The Trustee of the BT Pension Scheme has started court proceedings at the High Court in London to clarify the terms and scope of the Crown Guarantee governing the company’s pension scheme.
When BT was privatised in 1984, the government provided a Crown Guarantee which said that it would support BT’s pension obligations to the BT Pension Scheme if the company were to become bankrupt.
The Trustee claims it has found it difficult to obtain the clarification despite trying to do so for several years, which has led to this legal case. The High Court is expected to give its decision in October 2010.
The BT Pension Scheme, a final salary scheme, closed to new members in April 2001. It would only come into effect if BT were to become insolvent.

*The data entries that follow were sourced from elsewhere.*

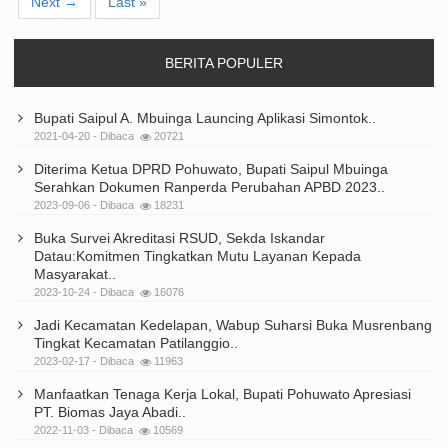
Next →
Last »
BERITA POPULER
Bupati Saipul A. Mbuinga Launcing Aplikasi Simontok..
2021-04-20 - Dibaca
20721
Diterima Ketua DPRD Pohuwato, Bupati Saipul Mbuinga
Serahkan Dokumen Ranperda Perubahan APBD 2023..
2023-09-06 - Dibaca
18231
Buka Survei Akreditasi RSUD, Sekda Iskandar
Datau:Komitmen Tingkatkan Mutu Layanan Kepada
Masyarakat..
2023-10-24 - Dibaca
16076
Jadi Kecamatan Kedelapan, Wabup Suharsi Buka Musrenbang
Tingkat Kecamatan Patilanggio..
2023-02-17 - Dibaca
11963
Manfaatkan Tenaga Kerja Lokal, Bupati Pohuwato Apresiasi
PT. Biomas Jaya Abadi..
2022-11-03 - Dibaca
10569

Although BT is a defendant in the case, alongside the government, the company said that this is “only as a technicality”, and that it supports the Trustee's aim of seeking clarification on the Crown Guarantee.
BT insisted the case was "purely a technical legal case", adding that it "welcomes" the hearings. “BT has a binding commitment with the BT Pension Scheme to pay £525 million a year deficit repair payments and this remains the case," it said. "Any comments about the impact of the court ruling on future payments is pure speculation.”
In February, BT and the Trustee announced an agreement about how it would pay off the pension deficit, which stood at £9 billion as of 31 December 2008, over a 17-year period. Under the current plans, BT will make payments of £525 million each year for the first three years of the repayment period, which will increase to £583 million in the fourth year. It will then increase payments by three percent each year until the seventeenth year.
BT last week managed to strike a deal with the Communication Workers Union, averting a pay strike. In a new 39-month offer, staff will get a three percent pay rise each financial year from April 2010 to March 2013, with the rise being backdated to January.